Banks remained Tuesday in the Bell County Jail. He was originally held on bonds that totaled $650,000 for the six first-degree felony charges.
The sentence for one first-degree felony conviction can range from five to 99 years or life in prison, according to the Texas Penal Code.
Banks allegedly robbed the IHOP restaurant at gunpoint at 2:20 a.m. on Dec. 13, 2016. He walked into the restaurant at 39813 Bell Drive near Interstate 35.
Banks wore a black hooded sweatshirt with black pants and used a white cloth to cover his face. He wore a glove on one hand — the hand that held a gun.
Banks pointed a gun with a laser at the customers and employees and demanded money from each one of them. After he was given cash and wallets, Banks left.

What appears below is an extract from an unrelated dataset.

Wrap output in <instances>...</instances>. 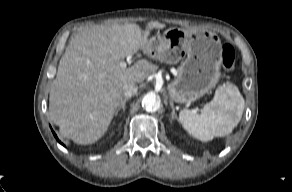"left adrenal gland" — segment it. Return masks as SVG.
<instances>
[{"mask_svg": "<svg viewBox=\"0 0 292 192\" xmlns=\"http://www.w3.org/2000/svg\"><path fill=\"white\" fill-rule=\"evenodd\" d=\"M170 107L172 109V112H171V121H173L174 119H177L178 120V117L175 113V108H174V103L172 100H170Z\"/></svg>", "mask_w": 292, "mask_h": 192, "instance_id": "left-adrenal-gland-1", "label": "left adrenal gland"}]
</instances>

Banks ran from the IHOP, but was caught and arrested. Multiple people at the IHOP identified him as the robber.
Prior to committing the IHOP robbery, Banks was seen at the Valero convenience store at 2502 W. FM 93. He wore the same clothing and glove. Surveillance video at both locations showed Banks’ hooded sweatshirt and shoes matched what Banks wore at the IHOP robbery. The Valero video showed a specific stitching on the back pocket that match what Banks wore when arrested.
Banks admitted to the robberies after he was read his rights.
Banks, represented by attorney Billy Ray Hall, was found incompetent to stand trial on Aug. 16, 2017, by former Bell County Judge Martha Trudo. It wasn’t until June 16, 2018, that Banks was transferred to North Texas State Hospital in Vernon for treatment and evaluation, according to Garza.
The facility on Aug. 9, 2018, said Banks was competent to stand trial, and his competency was soon restored after the report was issued by Bell County Judge Paul LePak.
Banks was in custody the entire time, Garza said.
Assistant District Attorney Fred Burns represented the prosecution in each case.
Banks had previous felony convictions, and one was in February 2010 for robbery. He also had a felony conviction for cocaine possession, an indictment said.
Banks returned Aug. 20, 2018, to the Bell County Jail, where he remained as he waited for the Monday trial date, Bell County Chief Deputy Chuck Cox said.